Di Indonesia ini, ada dua kelompok yang harus dimaklumi saat melakukan pelanggaran hukum. Satu kelompok harus dimaklumi karena saking kuatnya, sementara kelompok lain meminta hak yang sama karena alasan sebaliknya, saking tidak berdayanya. 

Karena melihat kaum kuat sudah terbiasa meminta pemakluman atas tindakannya sudah biasa, maka saya akan membahas kaum yang mengaku lemah sehingga juga harus mendapatkan perlindungan saat melanggar hukum. Kaum itu bernama petani, pedagang kaki lima, dan kaum papa lainnya. Kaum petani biasanya meminta hal ini saay menggarap lahan yang dikuasai Perhutani.

Di kampung saya, masalah "peminjaman" lahan milik Perhutani yang tadinya hutan pinus oleh warga adalah sesuatu yang biasa. Hanya saja, hal ini menjadi luar biasa saat masa sewa tersebut habis. Meski harus diakui, bahwa warga tidaklah melakukan sewa-menyewa dengan pihak Perhutani secara resmi. Bahkan, tak ada sewa-menyewa sama sekali.

Saat pihak Perhutani hendak menggunakan kembali lahan mereka, sering sekali timbul tarik-menarik antara rasa kemanusiaan dan hak yang beralaskah hukum. Secara moral, tentu saja pihak Perhutani akan terlihat keterlaluan jika memaksa mengambil hak mereka. Hal ini akan mirip dengan yang terjadi saat Pemprov DKI Jakarta yang memaksa para penyerobot tanah di Kampung Pulo sana.

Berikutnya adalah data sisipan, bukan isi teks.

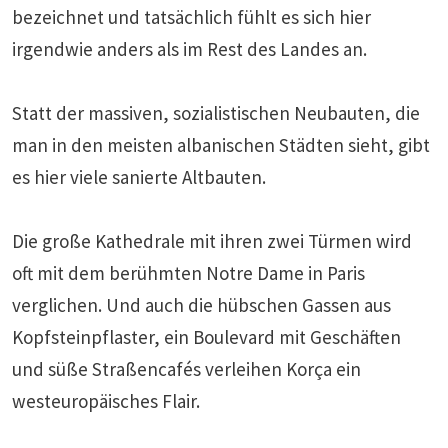
bezeichnet und tatsächlich fühlt es sich hier
irgendwie anders als im Rest des Landes an.
Statt der massiven, sozialistischen Neubauten, die
man in den meisten albanischen Städten sieht, gibt
es hier viele sanierte Altbauten.
Die große Kathedrale mit ihren zwei Türmen wird
oft mit dem berühmten Notre Dame in Paris
verglichen. Und auch die hübschen Gassen aus
Kopfsteinpflaster, ein Boulevard mit Geschäften
und süße Straßencafés verleihen Korça ein
westeuropäisches Flair.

Tidak manusiawi bukan?

Karena menggunakan jalur manusia dan masuk akal berlarut-larut, maka ada solusi cerdas dari entah siapa untuk meniadakan potensi konflik antara para penggarap dan Perhutani. Babi! Ya, babi hutan menjadi solusi cerdas tanpa menimbulkan riak-riak ketidakstabilan sosial di kampungku sana. Dengan adanya hewan yang paling sering dimaki ummat Indonesia ini, maka perkara tanah akan dengan sendirinya kembali kepada yang berhak sebab mereka yang tadinya memanfaatkan lahan tak kuat terhadap gangguan binatang ini. Perlu diketahui bahwa babi hutan di kampungku baru beberapa tahun ini marak.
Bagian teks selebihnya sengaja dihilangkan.